● Exercise materials:

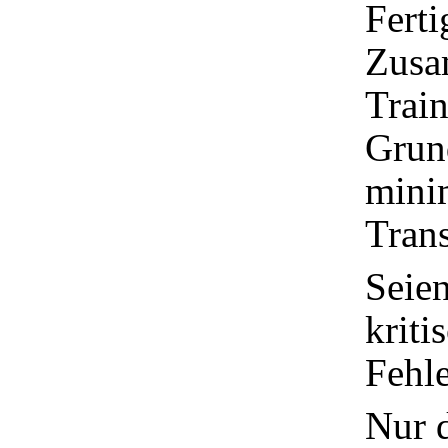
Ferti
Zusa
Train
Grun
mini
Trans
Seien
kriti
Fehle
Nur d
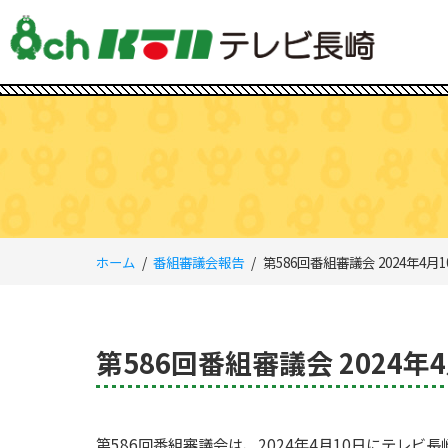
ホーム
番組審議会報告
第586回番組審議会 2024年4月1
第586回番組審議会 2024年
第586回番組審議会は、2024年4月10日にテレ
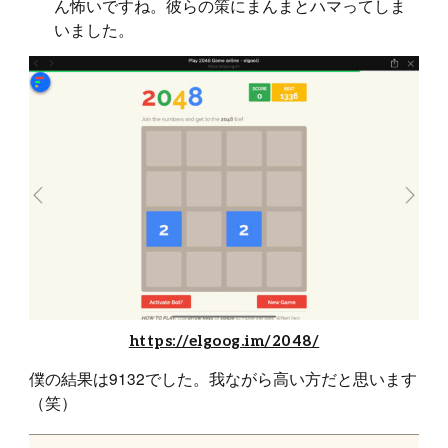
ん怖いですね。彼らの策にまんまとハマってしま
いました。
https://elgoog.im/2048/
僕の結果は9132でした。我ながら高い方だと思います
（笑）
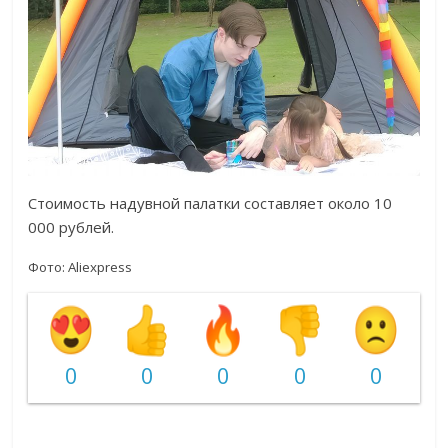
Стоимость надувной палатки составляет около 10
000 рублей.
Фото: Aliexpress
0
0
0
0
0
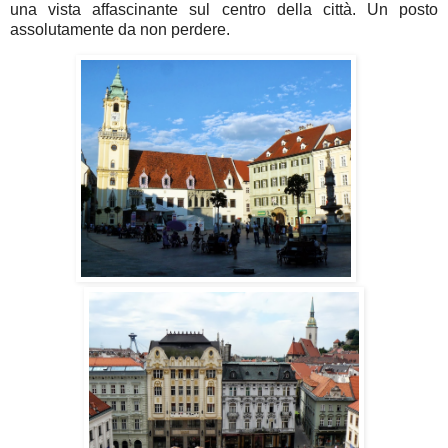
una vista affascinante sul centro della città. Un posto
assolutamente da non perdere.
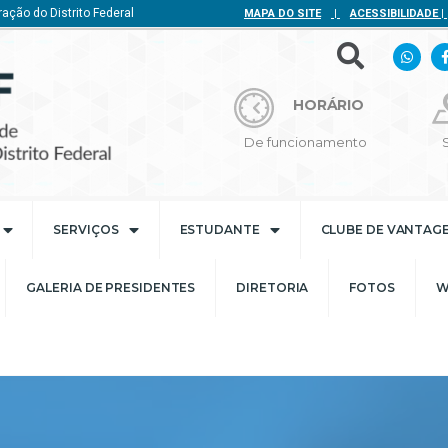
ação do Distrito Federal
MAPA DO SITE
|
ACESSIBILIDADE
|
HORÁRIO
De funcionamento
SERVIÇOS
ESTUDANTE
CLUBE DE VANTAG
GALERIA DE PRESIDENTES
DIRETORIA
FOTOS
W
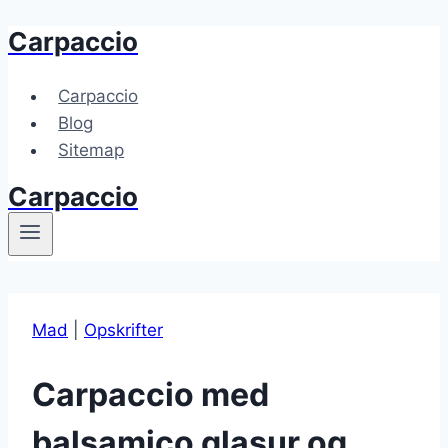
Carpaccio
Fortsæt
til
indhold
Carpaccio
Blog
Sitemap
Carpaccio
Mad
|
Opskrifter
Carpaccio med
balsamico glasur og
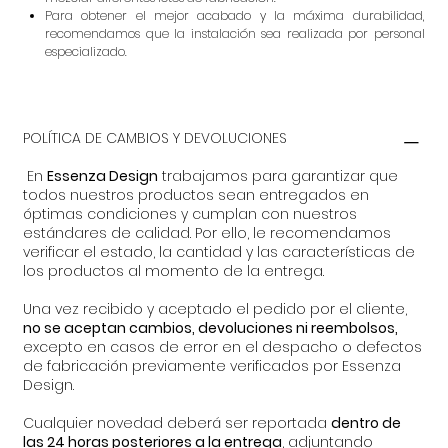
Para obtener el mejor acabado y la máxima durabilidad,
recomendamos que la instalación sea realizada por personal
especializado.
POLÍTICA DE CAMBIOS Y DEVOLUCIONES
En
Essenza Design
trabajamos para garantizar que
todos nuestros productos sean entregados en
óptimas condiciones y cumplan con nuestros
estándares de calidad. Por ello, le recomendamos
verificar el estado, la cantidad y las características de
los productos al momento de la entrega.
Una vez recibido y aceptado el pedido por el cliente,
no se aceptan cambios, devoluciones ni reembolsos,
excepto en casos de error en el despacho o defectos
de fabricación previamente verificados por Essenza
Design.
Cualquier novedad deberá ser reportada
dentro de
las 24 horas posteriores a la entrega
, adjuntando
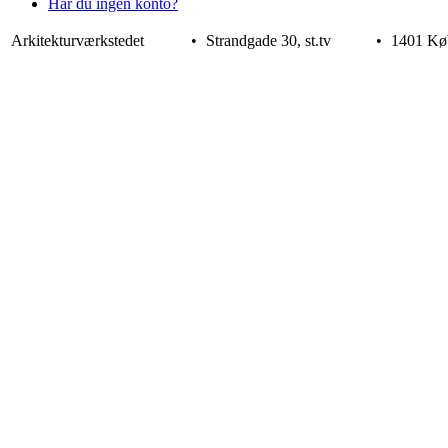
Har du ingen konto?
Arkitekturværkstedet
•
Strandgade 30, st.tv
•
1401 Kø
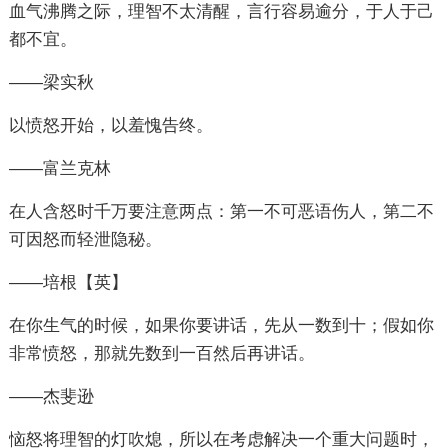
血气沸腾之际，理智不太清醒，言行容易逾分，于人于己
都不宜。
——梁实秋
以愤怒开始，以羞愧告终。
——富兰克林
在人含怒时千万要注意两点：第一不可恶语伤人，第二不
可因怒而轻泄隐秘。
——培根【英】
在你生气的时候，如果你要讲话，先从一数到十；假如你
非常愤怒，那就先数到一百然后再讲话。
——杰斐逊
恼怒将理智的灯吹熄，所以在考虑解决一个重大问题时，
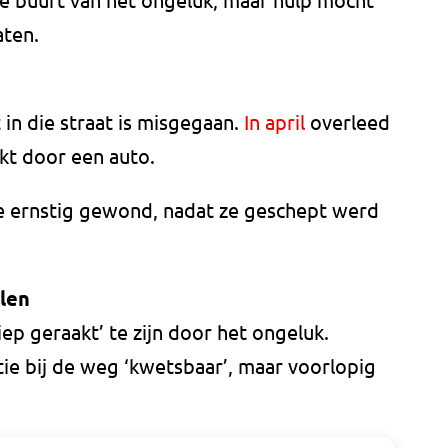
aten.
t in die straat is misgegaan.
In april
overleed
kt door een auto.
je ernstig gewond, nadat ze geschept werd
len
p geraakt’ te zijn door het ongeluk.
ie bij de weg ‘kwetsbaar’, maar voorlopig
.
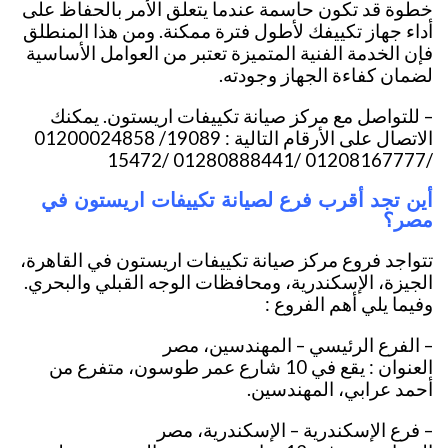
خطوة قد تكون حاسمة عندما يتعلق الأمر بالحفاظ على
أداء جهاز تكييفك لأطول فترة ممكنة. ومن هذا المنطلق
فإن الخدمة الفنية المتميزة تعتبر من العوامل الأساسية
لضمان كفاءة الجهاز وجودته.
– للتواصل مع مركز صيانة تكييفات اريستون. يمكنك
الاتصال على الأرقام التالية : 19089/
01200024858
/01208167777 /01280888441 /15472
أين تجد أقرب فرع لصيانة تكييفات اريستون في
مصر؟
تتواجد فروع مركز صيانة تكييفات اريستون في القاهرة،
الجيزة، الإسكندرية، ومحافظات الوجه القبلي والبحري.
وفيما يلي أهم الفروع :
– الفرع الرئيسي – المهندسين، مصر
العنوان : يقع في 10 شارع عمر طوسون، متفرع من
أحمد عرابي، المهندسين.
– فرع الإسكندرية – الإسكندرية، مصر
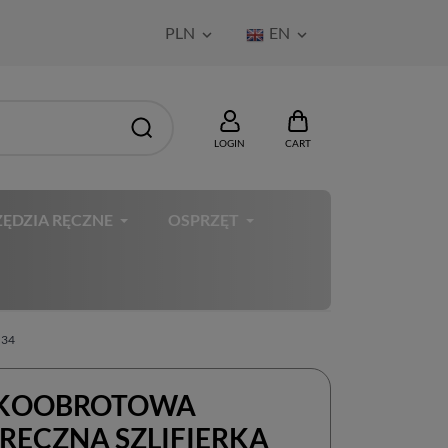
PLN
EN


LOGIN
CART
ĘDZIA RĘCZNE
OSPRZĘT
 34
KOOBROTOWA
RĘCZNA SZLIFIERKA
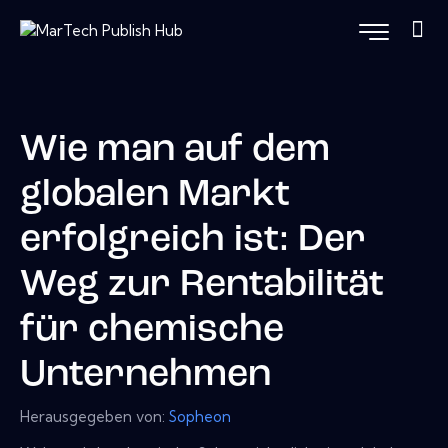
Wie man auf dem
globalen Markt
erfolgreich ist: Der
Weg zur Rentabilität
für chemische
Unternehmen
Herausgegeben von:
Sopheon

● Assigned task:
Would you return the records exactly as written, minus any image?

● Exercise output:
Ferti
Zusa
Train
Grun
mini
Trans
Seien
kriti
Fehle
Nur d
ホーム
番組審議会報告
第586回番組審議会 2024年4月1
第586回番組審議会 2024年
第586回番組審議会は、2024年4月10日にテレ
ん怖いですね。彼らの策にまんまとハマってしま
いました。
https://elgoog.im/2048/
僕の結果は9132でした。我ながら高い方だと思います
（笑）
Стоимость надувной палатки составляет около 10
000 рублей.
Фото: Aliexpress
0
0
0
0
0
una vista affascinante sul centro della città. Un posto
assolutamente da non perdere.
ação do Distrito Federal
MAPA DO SITE
|
ACESSIBILIDADE
|
HORÁRIO
De funcionamento
SERVIÇOS
ESTUDANTE
CLUBE DE VANTAG
GALERIA DE PRESIDENTES
DIRETORIA
FOTOS
W
Carpaccio
Fortsæt
til
indhold
Carpaccio
Blog
Sitemap
Carpaccio
Mad
|
Opskrifter
Carpaccio med
balsamico glasur og
Para obtener el mejor acabado y la máxima durabilidad,
recomendamos que la instalación sea realizada por personal
especializado.
POLÍTICA DE CAMBIOS Y DEVOLUCIONES
En
Essenza Design
trabajamos para garantizar que
todos nuestros productos sean entregados en
óptimas condiciones y cumplan con nuestros
estándares de calidad. Por ello, le recomendamos
verificar el estado, la cantidad y las características de
los productos al momento de la entrega.
Una vez recibido y aceptado el pedido por el cliente,
no se aceptan cambios, devoluciones ni reembolsos,
excepto en casos de error en el despacho o defectos
de fabricación previamente verificados por Essenza
Design.
Cualquier novedad deberá ser reportada
dentro de
las 24 horas posteriores a la entrega
, adjuntando
Har du ingen konto?
Arkitekturværkstedet
•
Strandgade 30, st.tv
•
1401 Kø
血气沸腾之际，理智不太清醒，言行容易逾分，于人于己
都不宜。
——梁实秋
以愤怒开始，以羞愧告终。
——富兰克林
在人含怒时千万要注意两点：第一不可恶语伤人，第二不
可因怒而轻泄隐秘。
——培根【英】
在你生气的时候，如果你要讲话，先从一数到十；假如你
非常愤怒，那就先数到一百然后再讲话。
——杰斐逊
恼怒将理智的灯吹熄，所以在考虑解决一个重大问题时，
aten.
t in die straat is misgegaan.
In april
overleed
kt door een auto.
je ernstig gewond, nadat ze geschept werd
len
p geraakt’ te zijn door het ongeluk.
ie bij de weg ‘kwetsbaar’, maar voorlopig
.
خطوة قد تكون حاسمة عندما يتعلق الأمر بالحفاظ على
أداء جهاز تكييفك لأطول فترة ممكنة. ومن هذا المنطلق
فإن الخدمة الفنية المتميزة تعتبر من العوامل الأساسية
لضمان كفاءة الجهاز وجودته.
– للتواصل مع مركز صيانة تكييفات اريستون. يمكنك
الاتصال على الأرقام التالية : 19089/
01200024858
/01208167777 /01280888441 /15472
أين تجد أقرب فرع لصيانة تكييفات اريستون في
مصر؟
تتواجد فروع مركز صيانة تكييفات اريستون في القاهرة،
الجيزة، الإسكندرية، ومحافظات الوجه القبلي والبحري.
وفيما يلي أهم الفروع :
– الفرع الرئيسي – المهندسين، مصر
العنوان : يقع في 10 شارع عمر طوسون، متفرع من
أحمد عرابي، المهندسين.
– فرع الإسكندرية – الإسكندرية، مصر
PLN
EN


LOGIN
CART
ĘDZIA RĘCZNE
OSPRZĘT
 34
KOOBROTOWA
RĘCZNA SZLIFIERKA
Wie man auf dem
globalen Markt
erfolgreich ist: Der
Weg zur Rentabilität
für chemische
Unternehmen
Herausgegeben von:
Sopheon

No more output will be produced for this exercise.